Recommendation System are usually used in real-time scenarios in the field, such as online shopping and content recommendation. That means the system needs to be able to handle a large number of requests efficiently and response quickly. While DLRM provides great benefits in terms of accuracy, it is also computation heavy. This is where DLRM accelerating cards come in, which are designed to handle the computation load and improve user experience.
Quantization techniques are widely used in these DLRM accelerating cards in order to meet performance requirements. However, quantization is a two-edged sword. It can improve computation efficiency, but on the other hand, it may reduce accuracy. As accuracy directly relate to revenue, it is crucial to remain high accuracy when using quantization techniques when productionizing DLRM accelerating cards.
ONNC Calibrator is a Post Training Quantization(PTQ) tool helps AI Chip design teams keep high precision during quantization. In the DLRM case, it remains 99.99% of precision in INT8 mode, comparing with the original model.
ONNC Calibrator is the only architecture-aware quantizer in the market. It learns IC’s architecture and uses the best policy and algorithm for each layer in a deep learning model. ONNC Calibrator supports multiple policies, variant precision, mix precision and searches the find best parameters to quantize a model.

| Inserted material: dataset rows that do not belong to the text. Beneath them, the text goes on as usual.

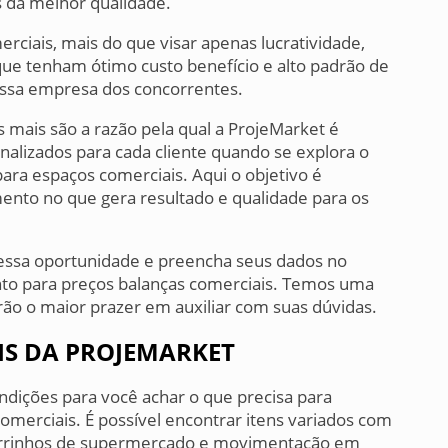
s da melhor qualidade.
rciais, mais do que visar apenas lucratividade,
ue tenham ótimo custo benefício e alto padrão de
ossa empresa dos concorrentes.
as mais são a razão pela qual a ProjeMarket é
lizados para cada cliente quando se explora o
ra espaços comerciais. Aqui o objetivo é
imento no que gera resultado e qualidade para os
 essa oportunidade e preencha seus dados no
ento para preços balanças comerciais. Temos uma
ão o maior prazer em auxiliar com suas dúvidas.
IS DA PROJEMARKET
dições para você achar o que precisa para
merciais. É possível encontrar itens variados com
carrinhos de supermercado e movimentação em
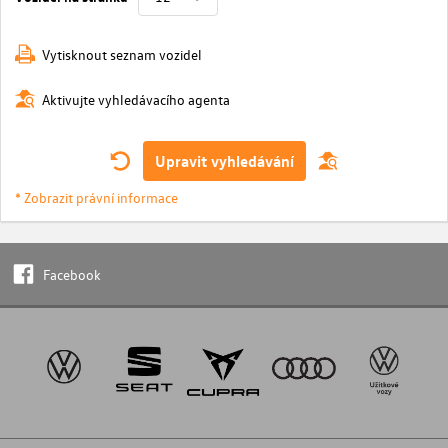
Vytisknout seznam vozidel
Aktivujte vyhledávacího agenta
Upravit vyhledávání
* Zobrazit právní informace
Facebook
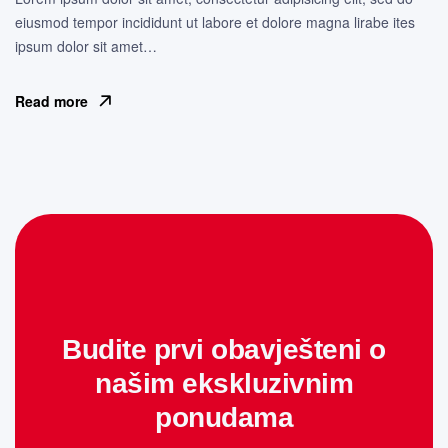
eiusmod tempor incididunt ut labore et dolore magna lirabe ites
ipsum dolor sit amet…
Read more
Budite prvi obavješteni o
našim ekskluzivnim
ponudama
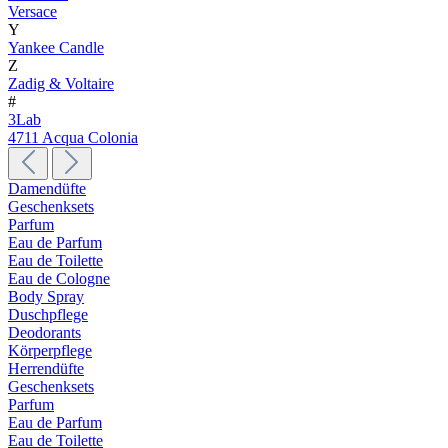
Versace
Y
Yankee Candle
Z
Zadig & Voltaire
#
3Lab
4711 Acqua Colonia
Damendüfte
Geschenksets
Parfum
Eau de Parfum
Eau de Toilette
Eau de Cologne
Body Spray
Duschpflege
Deodorants
Körperpflege
Herrendüfte
Geschenksets
Parfum
Eau de Parfum
Eau de Toilette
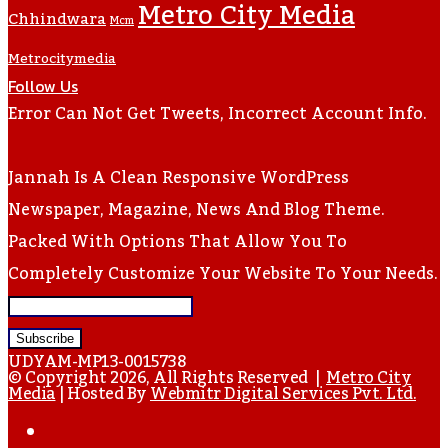
Metro City Media
Chhindwara
Mcm
Metrocitymedia
Follow Us
Error Can Not Get Tweets, Incorrect Account Info.
Jannah Is A Clean Responsive WordPress
Newspaper, Magazine, News And Blog Theme.
Packed With Options That Allow You To
Completely Customize Your Website To Your Needs.
Enter
Your
UDYAM-MP13-0015738
Email
© Copyright 2026, All Rights Reserved |
Metro City
Media
| Hosted By
Webmitr Digital Services Pvt. Ltd.
Address
Facebook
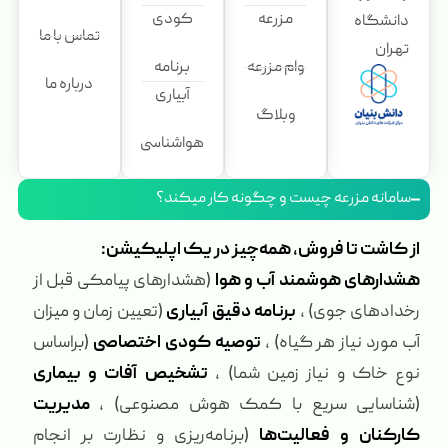
مزرعه
کودی
دانشگاه
تماس با ما
تهران
وام مزرعه
برنامه
درباره ما
آبیاری
وبلاگ
هواشناسی
سامانه مزرعه چیست و چگونه کار میکند؟
از کاشت تا فروش، همه‌چیز در یک اپلیکیشن:
هشدارهای هوشمند آب و هوا
(هشدارهای پیامکی قبل از
رخدادهای جوی) ،
برنامه دقیق آبیاری
(تعیین زمان و میزان
آب مورد نیاز هر گیاه) ،
توصیه کودی اختصاصی
(براساس
نوع خاک و نیاز زمین شما) ،
تشخیص آفات و بیماری
(شناسایی سریع با کمک هوش مصنوعی) ،
مدیریت
کارکنان و فعالیت‌ها
(برنامه‌ریزی و نظارت بر انجام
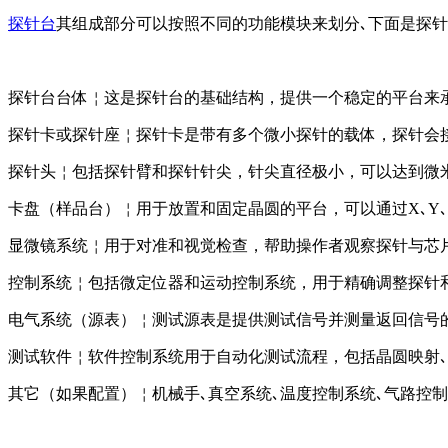
探针台
其组成部分可以按照不同的功能模块来划分､下面是探针
探针台台体￤这是探针台的基础结构，提供一个稳定的平台来承
探针卡或探针座￤探针卡是带有多个微小探针的载体，探针会接
探针头￤包括探针臂和探针针尖，针尖直径极小，可以达到微米
卡盘（样品台）￤用于放置和固定晶圆的平台，可以通过X､Y､
显微镜系统￤用于对准和视觉检查，帮助操作者观察探针与芯片的
控制系统￤包括微定位器和运动控制系统，用于精确调整探针和
电气系统（源表）￤测试源表是提供测试信号并测量返回信号的
测试软件￤软件控制系统用于自动化测试流程，包括晶圆映射､
其它（如果配置）￤机械手､真空系统､温度控制系统､气路控制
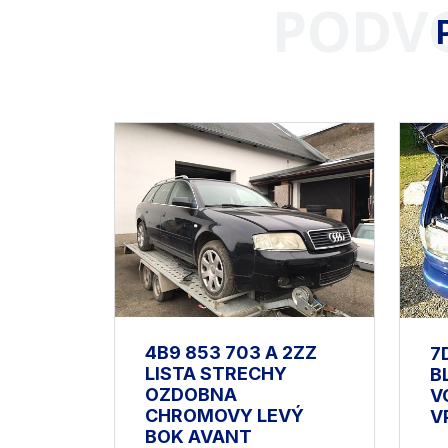
PODVO
4B9 853 703 A 2ZZ
7
LISTA STRECHY
B
OZDOBNA
V
CHROMOVY LEVÝ
V
BOK AVANT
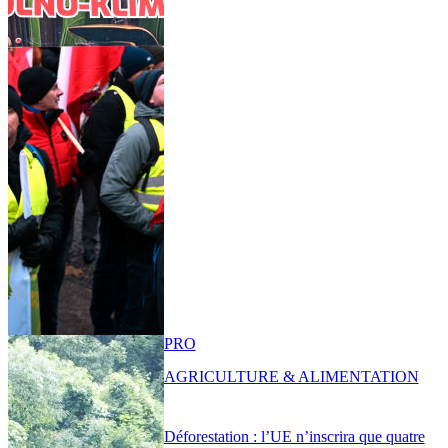
PRO
AGRICULTURE & ALIMENTATION
Déforestation : l’UE n’inscrira que quatre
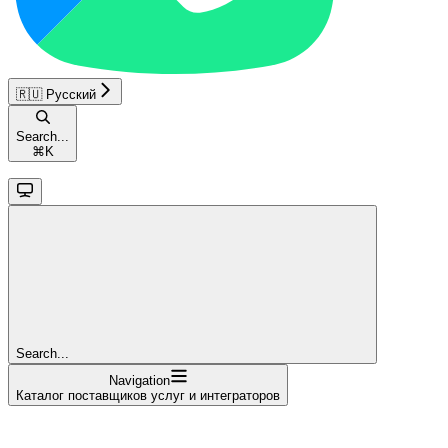
🇷🇺 Русский
Search...
⌘
K
Search...
Navigation
Каталог поставщиков услуг и интеграторов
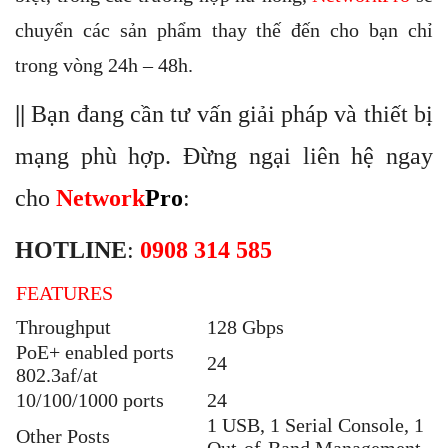
chuyển các sản phẩm thay thế đến cho bạn chỉ
trong vòng 24h – 48h.
||
Bạn đang cần tư vấn giải pháp và thiết bị
mạng phù hợp. Đừng ngại liên hệ ngay
cho
Network
Pro
:
HOTLINE
:
0908 314 585
FEATURES
Throughput
128 Gbps
PoE+ enabled ports
24
802.3af/at
10/100/1000 ports
24
1 USB, 1 Serial Console, 1
Other Posts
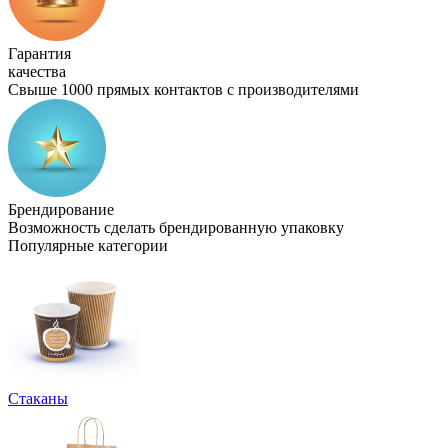
Гарантия
качества
Свыше 1000 прямых контактов с производителями
Брендирование
Возможность сделать брендированную упаковку
Популярные категории
Стаканы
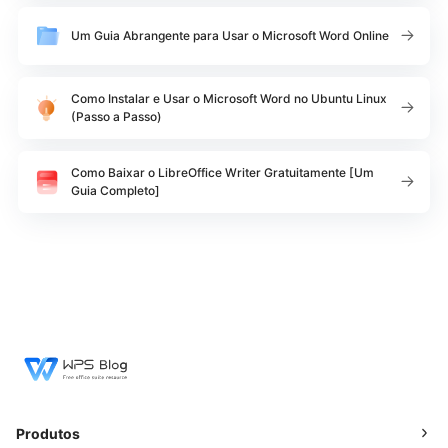
Um Guia Abrangente para Usar o Microsoft Word Online
Como Instalar e Usar o Microsoft Word no Ubuntu Linux
(Passo a Passo)
Como Baixar o LibreOffice Writer Gratuitamente [Um
Guia Completo]
Produtos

Another benefit that ONNC Calibrator provides is its convenience for both data scientists and embedded engineers. Using post-training quantization techniques means that data scientists do not need to change their training procedures, comparing with Quantization Aware Training(QAT). The architecture-aware feature makes embedded engineers easily deploy deep learning models to chosen AI chips while performance and accuracy are guaranteed. Such benefits increase motivation of adopting ONNC compatible ICs for data scientists and embedded engineers.
ONNC Calibrator, along with Compiler, Runtime and Virtual Platform, help AI chip design teams build high performance products. ONNC is a full-fledged toolchain for designing AI system software.
ONNC Compiler optimizes and compiles deep learning models into C++ or machine code of target hardware.
ONNC Runtime manages efficiently loading and running compiled models with support of dynamic shape and dynamic batching.
Virtual Platform is a hardware/software co-design tool to reduce development time and complexity in the early-stage of AI chip design.